She watched as Tomment held her limp body quietly sobbing
for her. It touched her in ways she never thought possible. The boy had been
her plaything and she had treated him as such. All the cruel jokes she had done
to the boy jogged into her memories making her feel ashamed for the first time
in her life. In life, the wild girl had not cared what others thought of her.
She was who she wanted to be and if people didn’t like it, too bad. Now in the
embrace of death, she found a different side of herself. This side was glad
that someone had loved her. That someone would miss her.
Sylvia was sure that her mother would not shed a tear for
her. In fact, she had to wonder if this was not her doing. Old Tully had
warned her about her mother. He said she was a survivor at heart and would do
what ever was best for her. Sylvia was scared at times she had taken after her
mother. The wave of remorse she was feeling for her actions with Tomment was
almost a relief. They told her that she was nothing like the harlot that had
given her life. Queen Jillian would not have felt remorse for anything.
Who ever her father was, she thanked him for his influence
in her gene pool. All her life she thought of Old Tully as her father even
though her heart told her he was not. When he was alive, she would call him
father. It made him happy. The gesture was the least she could do for the man
that had given up so much to protect her.
Old Tully had taken gold from the Castusaum Church since
she was just a baby. The church paid for her lessons with the greatest minds in
all of Karal.
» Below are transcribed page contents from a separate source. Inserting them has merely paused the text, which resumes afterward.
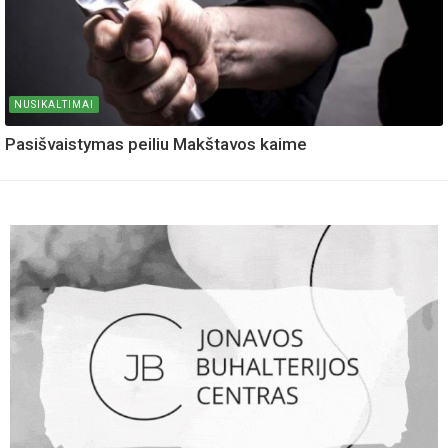
NUSIKALTIMAI
Pasišvaistymas peiliu Makštavos kaime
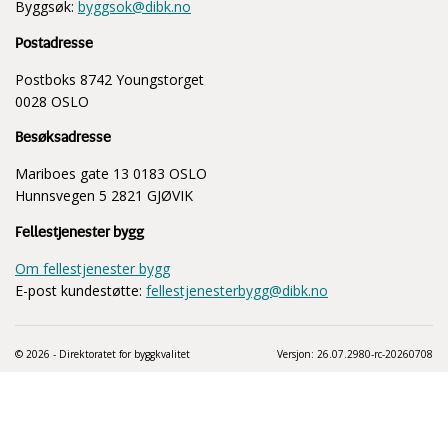
Byggsøk:
byggsok@dibk.no
Postadresse
Postboks 8742 Youngstorget
0028 OSLO
Besøksadresse
Mariboes gate 13 0183 OSLO
Hunnsvegen 5 2821 GJØVIK
Fellestjenester bygg
Om fellestjenester bygg
E-post kundestøtte:
fellestjenesterbygg@dibk.no
© 2026 - Direktoratet for byggkvalitet
Versjon: 26.07.2980-rc-20260708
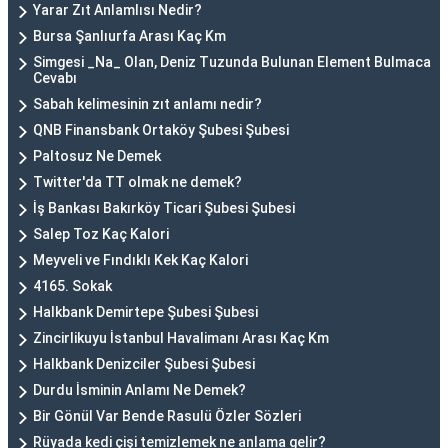
Yarar Zıt Anlamlısı Nedir?
Bursa Şanlıurfa Arası Kaç Km
Simgesi _Na_ Olan, Deniz Tuzunda Bulunan Element Bulmaca
Cevabı
Sabah kelimesinin zıt anlamı nedir?
QNB Finansbank Ortaköy Şubesi Şubesi
Paltosuz Ne Demek
Twitter'da TT olmak ne demek?
İş Bankası Bakırköy Ticari Şubesi Şubesi
Salep Toz Kaç Kalori
Meyveli ve Fındıklı Kek Kaç Kalori
4165. Sokak
Halkbank Demirtepe Şubesi Şubesi
Zincirlikuyu İstanbul Havalimanı Arası Kaç Km
Halkbank Denizciler Şubesi Şubesi
Durdu İsminin Anlamı Ne Demek?
Bir Gönül Var Bende Rasulü Özler Sözleri
Rüyada kedi çişi temizlemek ne anlama gelir?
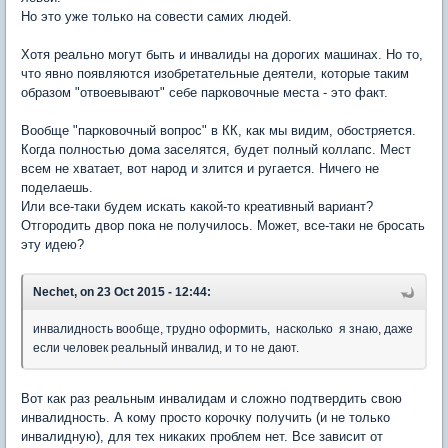
Но это уже только на совести самих людей.
Хотя реально могут быть и инвалиды на дорогих машинах. Но то,
что явно появляются изобретательные деятели, которые таким
образом "отвоевывают" себе парковочные места - это факт.
Вообще "парковочный вопрос" в КК, как мы видим, обостряется.
Когда полностью дома заселятся, будет полный коллапс. Мест
всем не хватает, вот народ и злится и ругается. Ничего не
поделаешь.
Или все-таки будем искать какой-то креативный вариант?
Отгородить двор пока не получилось. Может, все-таки не бросать
эту идею?
Nechet, on 23 Oct 2015 - 12:44:
инвалидность вообще, трудно оформить, насколько я знаю, даже
если человек реальный инвалид, и то не дают.
Вот как раз реальным инвалидам и сложно подтвердить свою
инвалидность. А кому просто корочку получить (и не только
инвалидную), для тех никаких проблем нет. Все зависит от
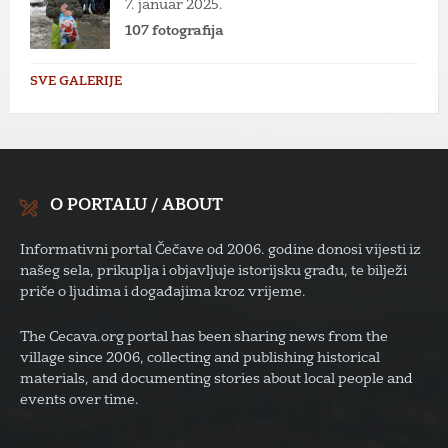
7. januar 2025.
107 fotografija
SVE GALERIJE
O PORTALU / ABOUT
Informativni portal Čečave od 2006. godine donosi vijesti iz
našeg sela, prikuplja i objavljuje istorijsku građu, te bilježi
priče o ljudima i događajima kroz vrijeme.
The Cecava.org portal has been sharing news from the
village since 2006, collecting and publishing historical
materials, and documenting stories about local people and
events over time.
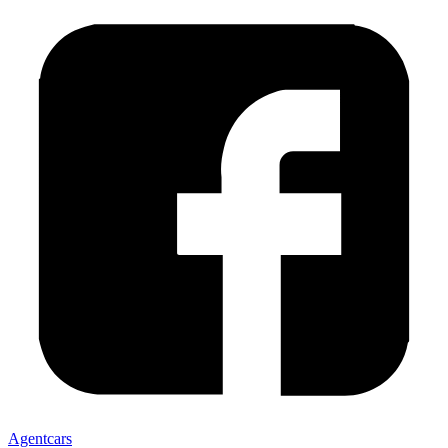
Agentcars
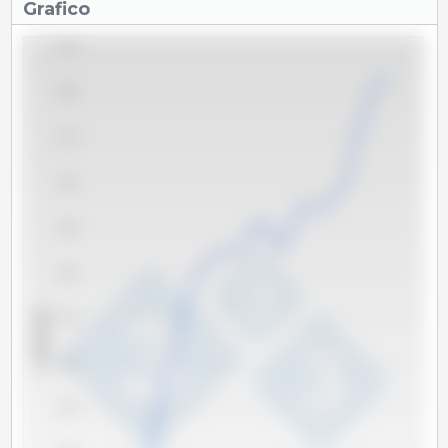
Grafico
6,250
6,000
5,750
5,500
5,250
5,000
x 1000 capi
4,750
4,500
4,250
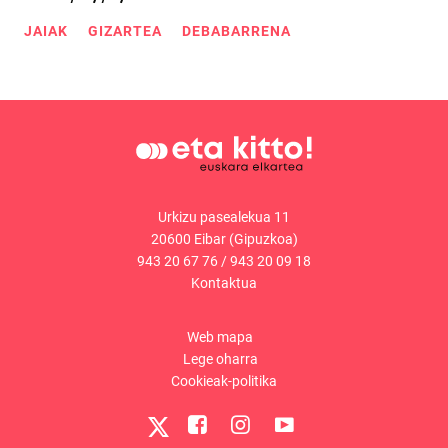
JAIAK
GIZARTEA
DEBABARRENA
Urkizu pasealekua 11
20600 Eibar (Gipuzkoa)
943 20 67 76
/
943 20 09 18
Kontaktua
Web mapa
Lege oharra
Cookieak-politika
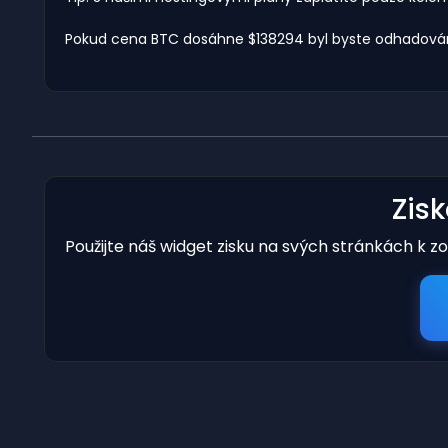
Pokud cena BTC dosáhne $138294 byl byste odhadován
Zis
Použijte náš widget zisku na svých stránkách k z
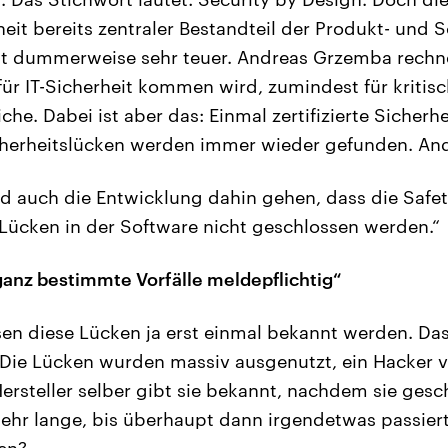
eit bereits zentraler Bestandteil der Produkt- und 
ist dummerweise sehr teuer. Andreas Grzemba rechne
 für IT-Sicherheit kommen wird, zumindest für kritis
. Dabei ist aber das: Einmal zertifizierte Sicherhe
cherheitslücken werden immer wieder gefunden. An
rd auch die Entwicklung dahin gehen, dass die Safet
e Lücken in der Software nicht geschlossen werden.“
 ganz bestimmte Vorfälle meldepflichtig“
n diese Lücken ja erst einmal bekannt werden. Das 
: Die Lücken wurden massiv ausgenutzt, ein Hacker ve
ersteller selber gibt sie bekannt, nachdem sie ges
sehr lange, bis überhaupt dann irgendetwas passiert
fen?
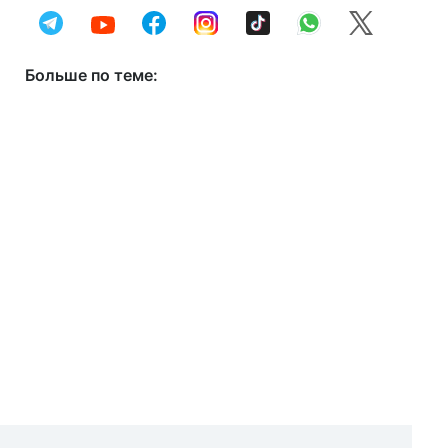
Больше по теме:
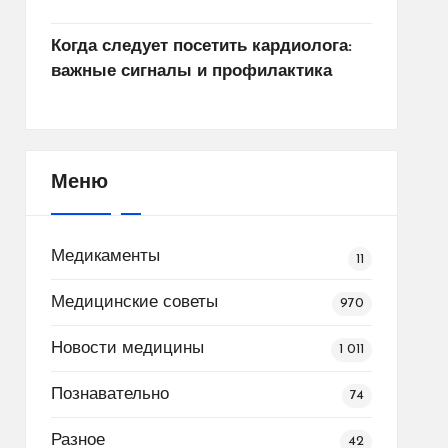
Когда следует посетить кардиолога:
важные сигналы и профилактика
Меню
Медикаменты
11
Медицинские советы
970
Новости медицины
1 011
Познавательно
74
Разное
42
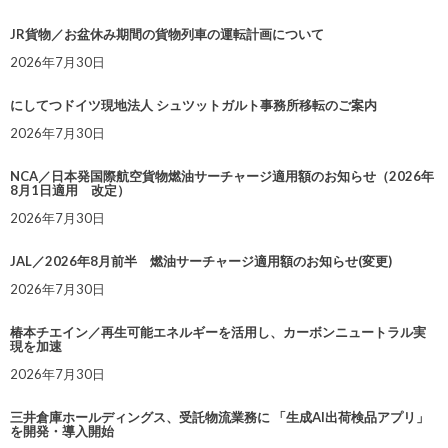
JR貨物／お盆休み期間の貨物列車の運転計画について
2026年7月30日
にしてつドイツ現地法人 シュツットガルト事務所移転のご案内
2026年7月30日
NCA／日本発国際航空貨物燃油サーチャージ適用額のお知らせ（2026年
8月1日適用 改定）
2026年7月30日
JAL／2026年8月前半 燃油サーチャージ適用額のお知らせ(変更)
2026年7月30日
椿本チエイン／再生可能エネルギーを活用し、カーボンニュートラル実
現を加速
2026年7月30日
三井倉庫ホールディングス、受託物流業務に 「生成AI出荷検品アプリ」
を開発・導入開始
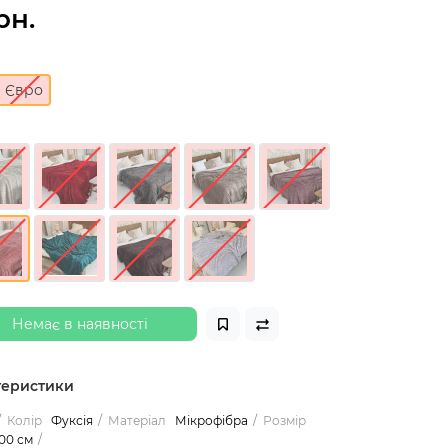
рн.
Євро
Немає в наявності
теристики
Колір
Фуксія
Матеріал
Мікрофібра
Розмір
00 см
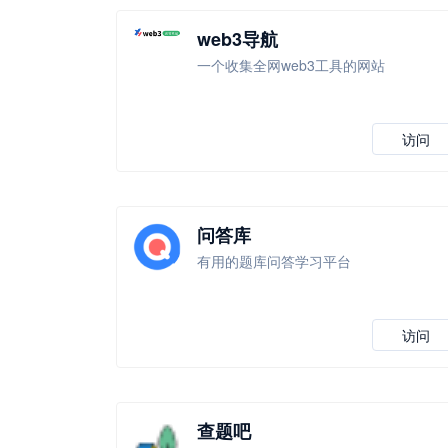
web3导航
一个收集全网web3工具的网站
访问
问答库
有用的题库问答学习平台
访问
查题吧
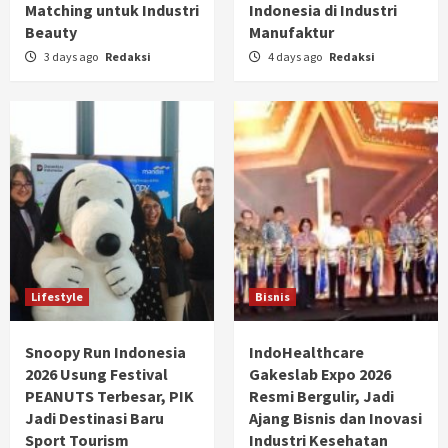
Matching untuk Industri
Indonesia di Industri
Beauty
Manufaktur
3 days ago
Redaksi
4 days ago
Redaksi
Lifestyle
Bisnis
Snoopy Run Indonesia
IndoHealthcare
2026 Usung Festival
Gakeslab Expo 2026
PEANUTS Terbesar, PIK
Resmi Bergulir, Jadi
Jadi Destinasi Baru
Ajang Bisnis dan Inovasi
Sport Tourism
Industri Kesehatan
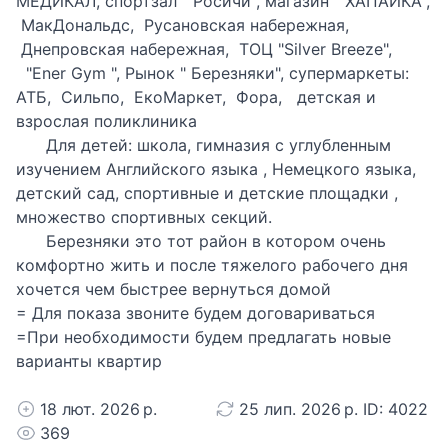
МЕДИКАЛ, спортзал " Росичи", магазин " ХАПАЙКА",
МакДональдс, Русановская набережная,
Днепровская набережная, ТОЦ "Silver Breeze",
"Ener Gym ", Рынок " Березняки", супермаркеты:
АТБ, Сильпо, ЕкоМаркет, Фора, детская и
взрослая поликлиника
Для детей: школа, гимназия с углубленным
изучением Английского языка , Немецкого языка,
детский сад, спортивные и детские площадки ,
множество спортивных секций.
Березняки это тот район в котором очень
комфортно жить и после тяжелого рабочего дня
хочется чем быстрее вернуться домой
= Для показа звоните будем договариваться
=При необходимости будем предлагать новые
варианты квартир
18 лют. 2026 р.
25 лип. 2026 р. ID: 4022
369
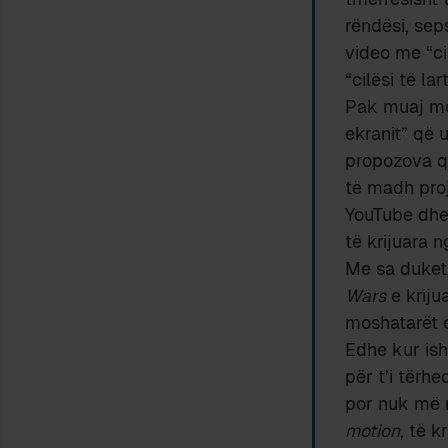
rëndësi, sep
video me “ci
“cilësi të l
Pak muaj më 
ekranit” që 
propozova që
të madh proj
YouTube dhe
të krijuara 
Me sa duket,
Wars
e kriju
moshatarët e
Edhe kur is
për t’i tërh
por nuk më 
motion
, të k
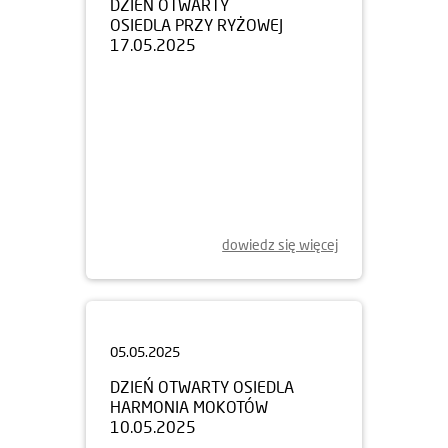
17.05.2025
dowiedz się więcej
05.05.2025
DZIEŃ OTWARTY OSIEDLA
HARMONIA MOKOTÓW
10.05.2025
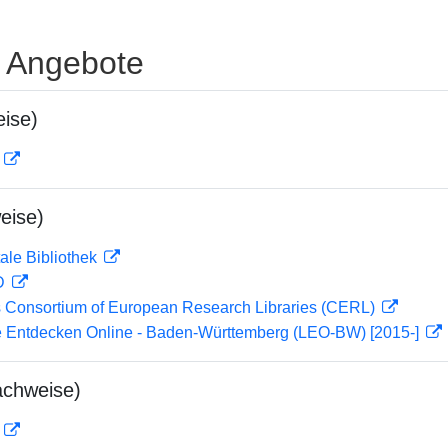
e Angebote
ise)
D
eise)
ale Bibliothek
 D
 Consortium of European Research Libraries (CERL)
 Entdecken Online - Baden-Württemberg (LEO-BW) [2015-]
achweise)
D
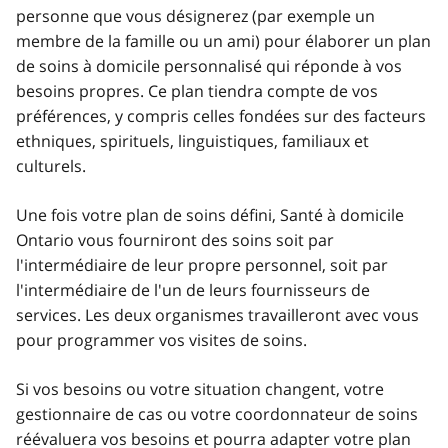
personne que vous désignerez (par exemple un
membre de la famille ou un ami) pour élaborer un plan
de soins à domicile personnalisé qui réponde à vos
besoins propres. Ce plan tiendra compte de vos
préférences, y compris celles fondées sur des facteurs
ethniques, spirituels, linguistiques, familiaux et
culturels.
Une fois votre plan de soins défini, Santé à domicile
Ontario vous fourniront des soins soit par
l'intermédiaire de leur propre personnel, soit par
l'intermédiaire de l'un de leurs fournisseurs de
services. Les deux organismes travailleront avec vous
pour programmer vos visites de soins.
Si vos besoins ou votre situation changent, votre
gestionnaire de cas ou votre coordonnateur de soins
réévaluera vos besoins et pourra adapter votre plan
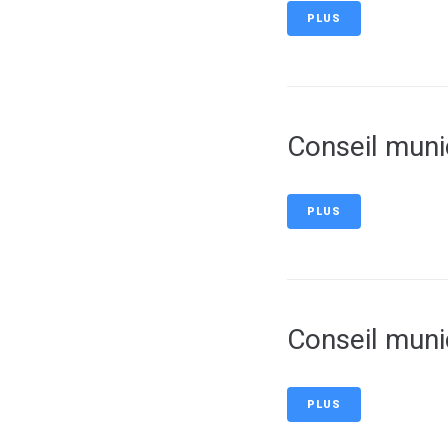
PLUS
Conseil muni
PLUS
Conseil muni
PLUS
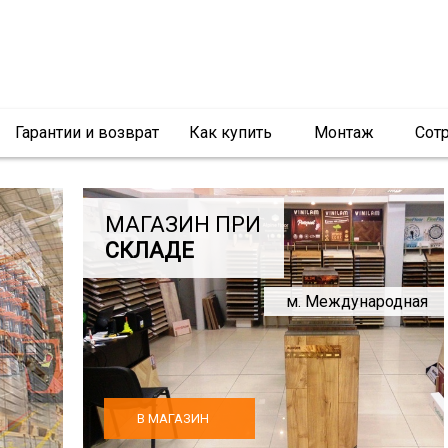
Гарантии и возврат
Как купить
Монтаж
Сот
МАГАЗИН ПРИ
СКЛАДЕ
м. Международная
В МАГАЗИН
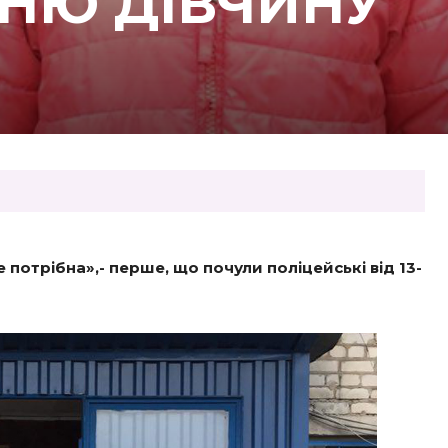
НЮ ДІВЧИНУ
 потрібна»,- перше, що почули поліцейські від 13-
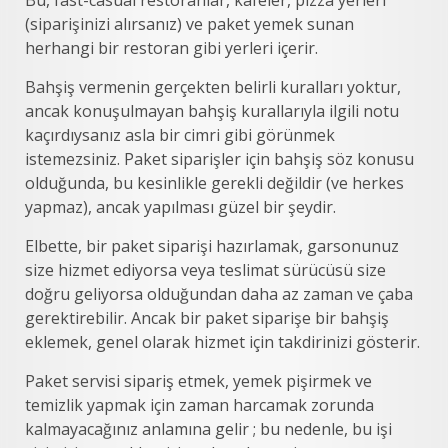
(siparişinizi alırsanız) ve paket yemek sunan
herhangi bir restoran gibi yerleri içerir.
Bahşiş vermenin gerçekten belirli kuralları yoktur,
ancak konuşulmayan bahşiş kurallarıyla ilgili notu
kaçırdıysanız asla bir cimri gibi görünmek
istemezsiniz. Paket siparişler için bahşiş söz konusu
olduğunda, bu kesinlikle gerekli değildir (ve herkes
yapmaz), ancak yapılması güzel bir şeydir.
Elbette, bir paket siparişi hazırlamak, garsonunuz
size hizmet ediyorsa veya teslimat sürücüsü size
doğru geliyorsa olduğundan daha az zaman ve çaba
gerektirebilir. Ancak bir paket siparişe bir bahşiş
eklemek, genel olarak hizmet için takdirinizi gösterir.
Paket servisi sipariş etmek, yemek pişirmek ve
temizlik yapmak için zaman harcamak zorunda
kalmayacağınız anlamına gelir ; bu nedenle, bu işi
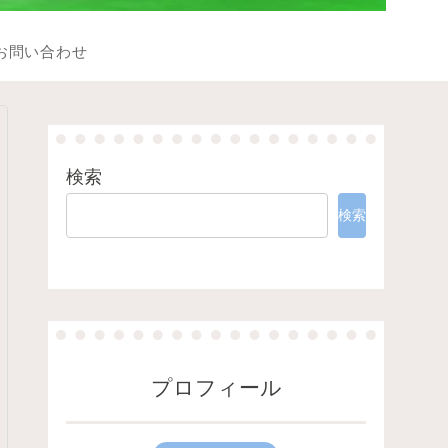
お問い合わせ
検索
検索
プロフィール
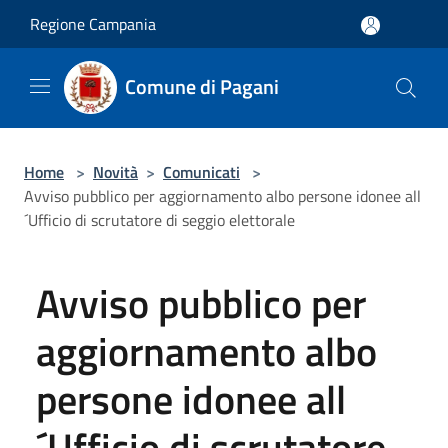
Salta al contenuto principale
Regione Campania
Comune di Pagani
Home
>
Novità
>
Comunicati
>
Avviso pubblico per aggiornamento albo persone idonee all
´Ufficio di scrutatore di seggio elettorale
Avviso pubblico per
aggiornamento albo
persone idonee all
´Ufficio di scrutatore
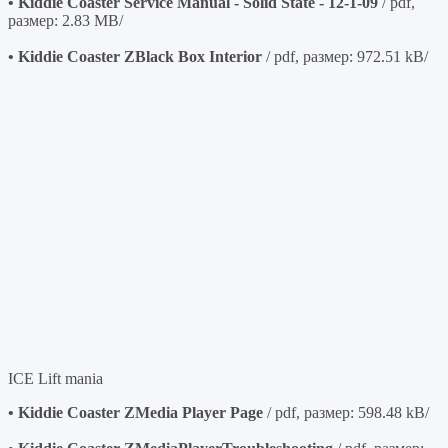
• Kiddie Coaster Service Manual - Solid State - 12-1-09
/ pdf,
размер: 2.83 MB/
• Kiddie Coaster ZBlack Box Interior
/ pdf, размер: 972.51 kB/
ICE Lift mania
• Kiddie Coaster ZMedia Player Page
/ pdf, размер: 598.48 kB/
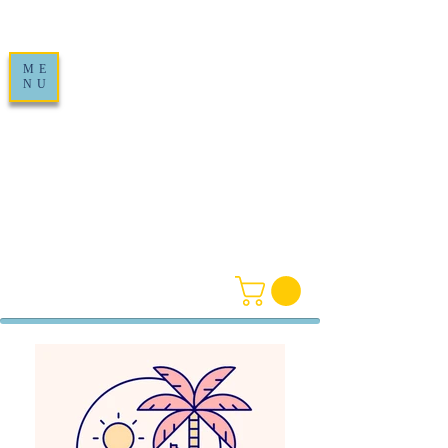
ME
NU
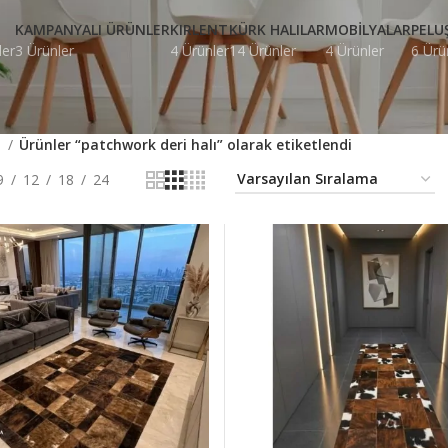
KAMPANYALI ÜRÜNLER
KIRLENT
KÜRK HALILAR
MOBILYALAR
PELU
ler
3 Ürünler
4 Ürünler
14 Ürünler
4 Ürünler
6 Ürü
a
Ürünler “patchwork deri halı” olarak etiketlendi
9
12
18
24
Old Tully had told her he had thought it to be hush money from
the High Scepter. It had turned out to be monthly payments for the rights to
Molly, Sylvia’s birth name.
The Scepters had started to visit Sylvia more often just
before she had run from Karal. They drew blood from her fingers on some
occasions. When Sylvia had asked Old Tully about the reasons behind the
actions, he was just a curious.
The Scepters of the church were sworn to celibacy but that
didn’t mean they were immune to the want of the sins of flesh. Old Tully began
tempting the Scepters with his wares on their visits. It did not take long for
them to fall to their weakness. For their secrets, Old Tully made them his
fountains of information. What they had learned changed their lives.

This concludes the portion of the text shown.